After the prayer circle in the parking lot, we returned to the grass plaza. Martin Rizzo, a PhD candidate at UCSC whose dissertation focuses on the history of the tribes and individuals impacted by the Missions of Ohlone territory, gave an insightful 20-minute talk about the history of Mission Santa Cruz. He encouraged us to remember the courage and perseverance of those who survived as well as those who sacrificed, emphasizing little-known stories of the resistance and resilience.
Holy Cross Church was built in 1889 adjacent to the site of old Mission Santa Cruz, which had collapsed in an earthquake. The Church was built right over part of the mass burial ground where thousands of ancestors bodies were interred “three layers deep” or more. The Missionaries own records indicate 2,078 Indians were buried at Santa Cruz by the year 1840. When the foundation for Holy Cross Church was being dug and cleared, Church officials chose to disinter the forgotten dead, Indian and Californio alike:
“The more they dug and leveled, the more graves that were unearthed. So it was decided to remove the remnants of the dead and rebury them out at Holy Cross Cemetery. Over the next couple of weeks, six wagon loads of remains, including bones, clothing bits and broken pieces of tombstones were taken over to the cemetery and buried in a huge common grave. All the contents of the graves were hopelessly mixed together so that individual identification was virtually impossible.” [source]
Our walk left the Mission grounds at 11am with 25 people, including a baby in a stroller. After stopping briefly at Barrios Unidos, where we’d been invited to share the message of the walk with the participants of a community festival that was taking place there, we made our way to the entrance gate of the Holy Cross Cemetery on Capitola Rd Extension. After a tobacco offering, our procession wound past the hundreds of headstones to a large patch of drought-parched grass in the back of the property. Here, marked by little orange stakes in the ground, is the mass grave containing the hundreds of remains that were removed for the construction of Holy Cross Church.

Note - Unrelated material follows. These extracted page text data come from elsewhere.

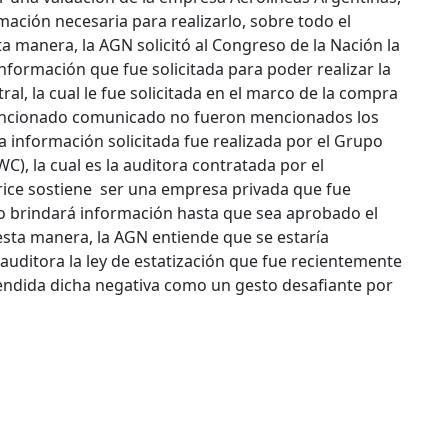
mación necesaria para realizarlo, sobre todo el
a manera, la AGN solicitó al Congreso de la Nación la
información que fue solicitada para poder realizar la
al, la cual le fue solicitada en el marco de la compra
encionado comunicado no fueron mencionados los
a información solicitada fue realizada por el Grupo
, la cual es la auditora contratada por el
rice sostiene ser una empresa privada que fue
no brindará información hasta que sea aprobado el
esta manera, la AGN entiende que se estaría
uditora la ley de estatización que fue recientemente
tendida dicha negativa como un gesto desafiante por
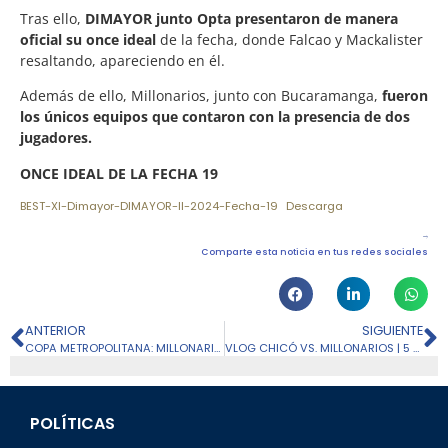
Tras ello,
DIMAYOR junto Opta presentaron de manera
oficial su once ideal
de la fecha, donde Falcao y Mackalister
resaltando, apareciendo en él.
Además de ello, Millonarios, junto con Bucaramanga,
fueron
los únicos equipos que contaron con la presencia de dos
jugadores.
ONCE IDEAL DE LA FECHA 19
BEST-XI-Dimayor-DIMAYOR-II-2024-Fecha-19
Descarga
Comparte esta noticia en tus redes sociales
ANTERIOR
SIGUIENTE
COPA METROPOLITANA: MILLONARIOS CAYÓ ANTE SANTA FE
VLOG CHICÓ VS. MILLONARIOS | 5 GOLES AZULES EN VILLAVO
POLÍTICAS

This mass-grave has stood completely unmarked—just a big open patch of grass—for over a century. Only in the past year, a local neighborhood group that learned of this history joined together and decided to create a grave marker. Currently, a temporary marker consists of a metal stake in the ground with a laminated card attached. The card reads “Native American Mass Grave Marker. Do Not Remove.”

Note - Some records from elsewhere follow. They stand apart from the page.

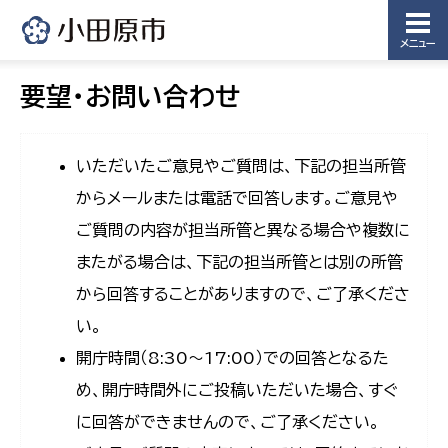
メニュー
要望・お問い合わせ
いただいたご意見やご質問は、下記の担当所管
からメールまたは電話で回答します。ご意見や
ご質問の内容が担当所管と異なる場合や複数に
またがる場合は、下記の担当所管とは別の所管
から回答することがありますので、ご了承くださ
い。
開庁時間（8:30〜17:00）での回答となるた
め、開庁時間外にご投稿いただいた場合、すぐ
に回答ができませんので、ご了承ください。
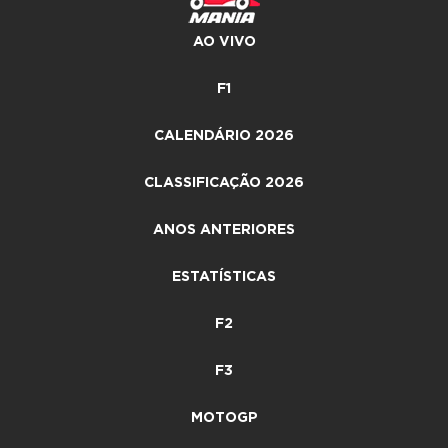
AO VIVO
F1
CALENDÁRIO 2026
CLASSIFICAÇÃO 2026
ANOS ANTERIORES
ESTATÍSTICAS
F2
F3
MOTOGP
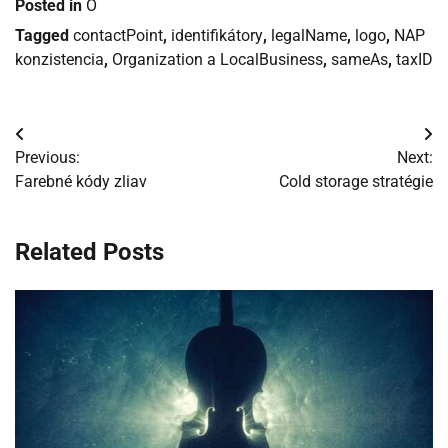
Posted in
O
Tagged
contactPoint
,
identifikátory
,
legalName
,
logo
,
NAP
konzistencia
,
Organization a LocalBusiness
,
sameAs
,
taxID
Navigácia
Previous:
Next:
v
Farebné kódy zliav
Cold storage stratégie
článku
Related Posts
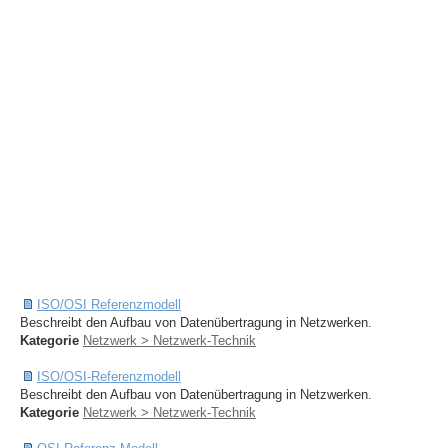
ISO/OSI Referenzmodell
Beschreibt den Aufbau von Datenübertragung in Netzwerken.
Kategorie
Netzwerk > Netzwerk-Technik
ISO/OSI-Referenzmodell
Beschreibt den Aufbau von Datenübertragung in Netzwerken.
Kategorie
Netzwerk > Netzwerk-Technik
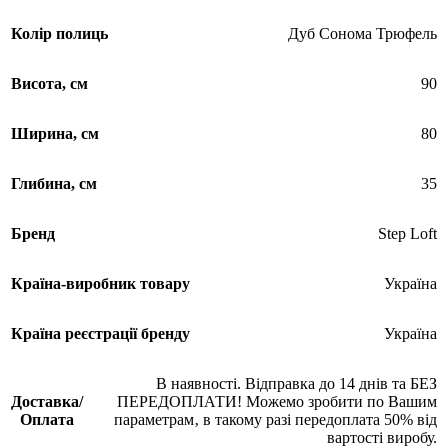
Колір полиць
Дуб Сонома Трюфель
Висота, см
90
Ширина, см
80
Глибина, см
35
Бренд
Step Loft
Країна-виробник товару
Україна
Країна реєстрації бренду
Україна
В наявності. Відправка до 14 днів та БЕЗ
Доставка/
ПЕРЕДОПЛАТИ! Можемо зробити по Вашим
Оплата
параметрам‚ в такому разі передоплата 50% від
вартості виробу.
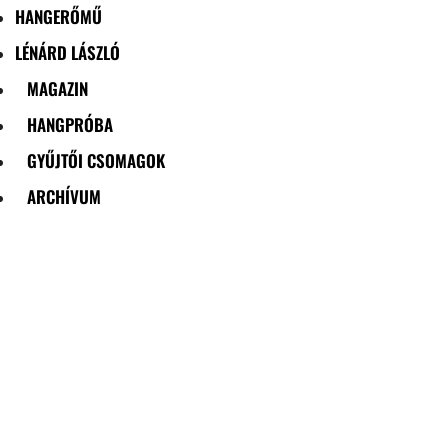
HANGERŐMŰ
LÉNÁRD LÁSZLÓ
MAGAZIN
HANGPRÓBA
GYŰJTŐI CSOMAGOK
ARCHÍVUM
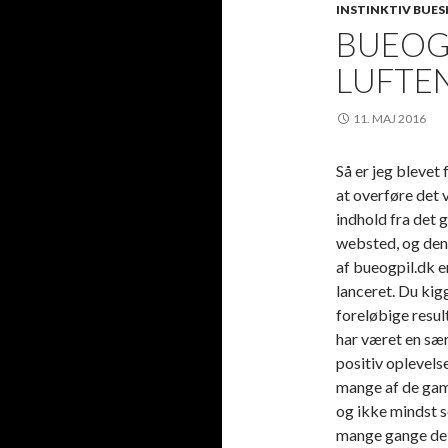
INSTINKTIV BUE
BUEOGP
LUFTE
11. MAJ 2016
Så er jeg blevet
at overføre det 
indhold fra det 
websted, og den
af bueogpil.dk 
lanceret. Du kig
foreløbige resul
har været en sæ
positiv oplevels
mange af de gaml
og ikke mindst s
mange gange de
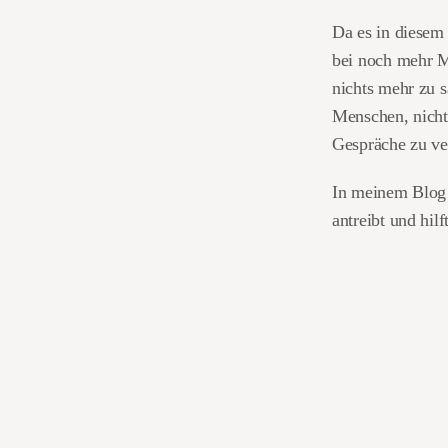
Da es in diesem
bei noch mehr Me
nichts mehr zu 
Menschen, nichts
Gespräche zu ve
In meinem Blog w
antreibt und hil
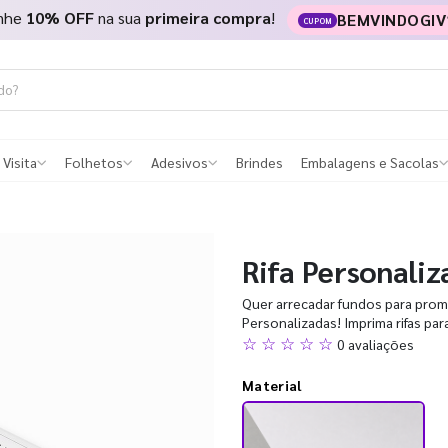
nhe
10% OFF
na sua
primeira compra
!
BEMVINDOGIV
CUPOM
 Visita
Folhetos
Adesivos
Brindes
Embalagens e Sacolas
Rifa Personaliz
Quer arrecadar fundos para prom
Personalizadas! Imprima rifas pa
☆ ☆ ☆ ☆ ☆
0 avaliações
Material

Temperatures were sweltering in the sunlight, however, the group of walkers determinedly made their way down the length of Soquel Avenue and along Valencia Road, stopping for the night at a farm in the Aptos countryside. This morning—Sunday—we continued our journey, and presently are on the way to Mission San Juan Bautista, where we will be joined by Mutsun Ohlone descendant Ann Marie Sayers, and all others who come to stand with us.